-------- Task input

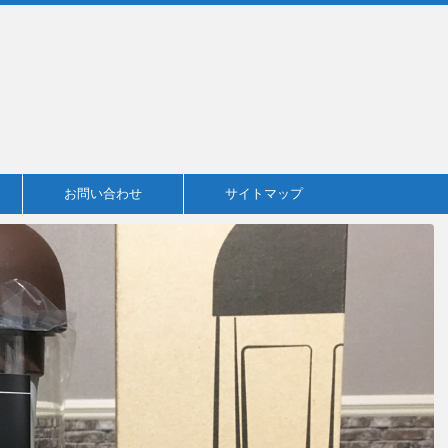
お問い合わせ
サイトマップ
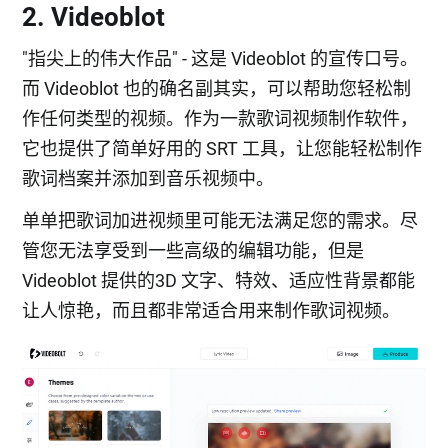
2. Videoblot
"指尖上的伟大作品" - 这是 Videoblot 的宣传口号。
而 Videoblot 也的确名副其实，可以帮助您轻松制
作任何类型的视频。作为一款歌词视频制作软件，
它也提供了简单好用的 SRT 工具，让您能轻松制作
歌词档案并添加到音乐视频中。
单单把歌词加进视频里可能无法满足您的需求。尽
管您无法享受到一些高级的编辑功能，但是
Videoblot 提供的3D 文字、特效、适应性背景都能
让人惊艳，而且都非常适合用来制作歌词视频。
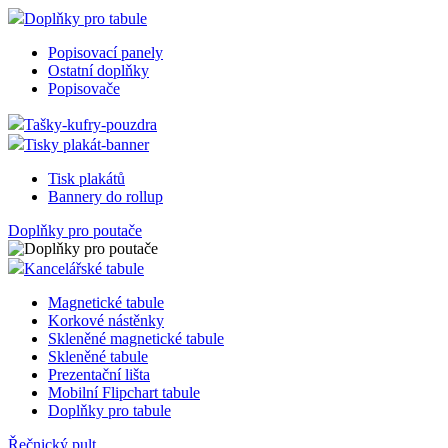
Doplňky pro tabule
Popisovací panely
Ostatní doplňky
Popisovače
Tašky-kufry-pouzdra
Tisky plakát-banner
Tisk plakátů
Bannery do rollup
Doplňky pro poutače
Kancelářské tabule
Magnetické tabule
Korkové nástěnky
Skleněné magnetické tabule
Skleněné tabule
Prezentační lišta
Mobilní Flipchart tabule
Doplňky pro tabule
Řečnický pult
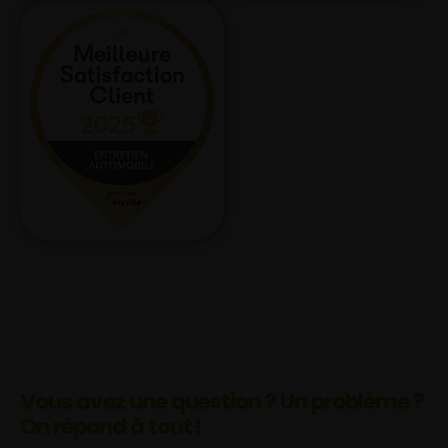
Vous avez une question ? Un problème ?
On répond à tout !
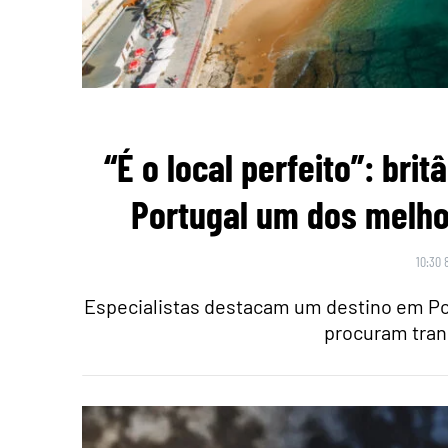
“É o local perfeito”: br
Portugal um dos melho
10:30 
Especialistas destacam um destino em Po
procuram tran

----------------
-------- Task input

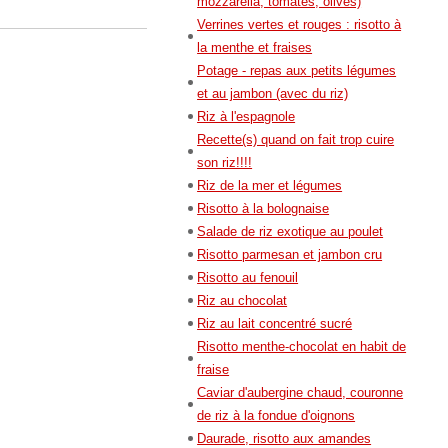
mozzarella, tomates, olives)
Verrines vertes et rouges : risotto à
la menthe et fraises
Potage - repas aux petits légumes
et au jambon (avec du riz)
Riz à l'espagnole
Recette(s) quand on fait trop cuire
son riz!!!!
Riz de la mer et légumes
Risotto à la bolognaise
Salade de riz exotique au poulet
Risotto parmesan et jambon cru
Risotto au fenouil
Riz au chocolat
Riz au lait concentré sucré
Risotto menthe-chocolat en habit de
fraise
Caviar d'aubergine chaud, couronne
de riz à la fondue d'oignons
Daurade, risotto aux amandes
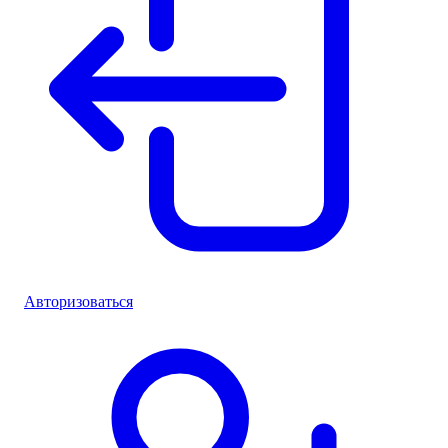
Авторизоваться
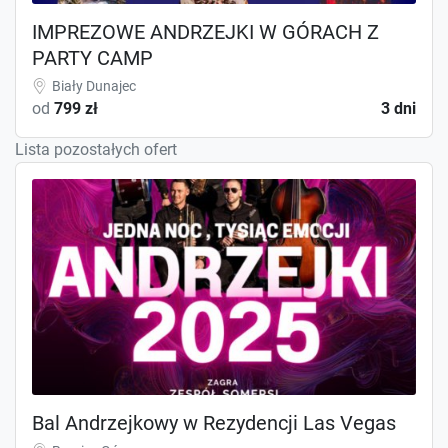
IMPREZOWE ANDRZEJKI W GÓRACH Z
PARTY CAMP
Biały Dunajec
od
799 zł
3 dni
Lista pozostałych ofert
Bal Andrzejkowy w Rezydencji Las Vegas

----------------

What you have to do: Among the entries, find each line that includes the string "Videoblot" and copy it.

Response area:
2. Videoblot
"指尖上的伟大作品" - 这是 Videoblot 的宣传口号。
而 Videoblot 也的确名副其实，可以帮助您轻松制
Videoblot 提供的3D 文字、特效、适应性背景都能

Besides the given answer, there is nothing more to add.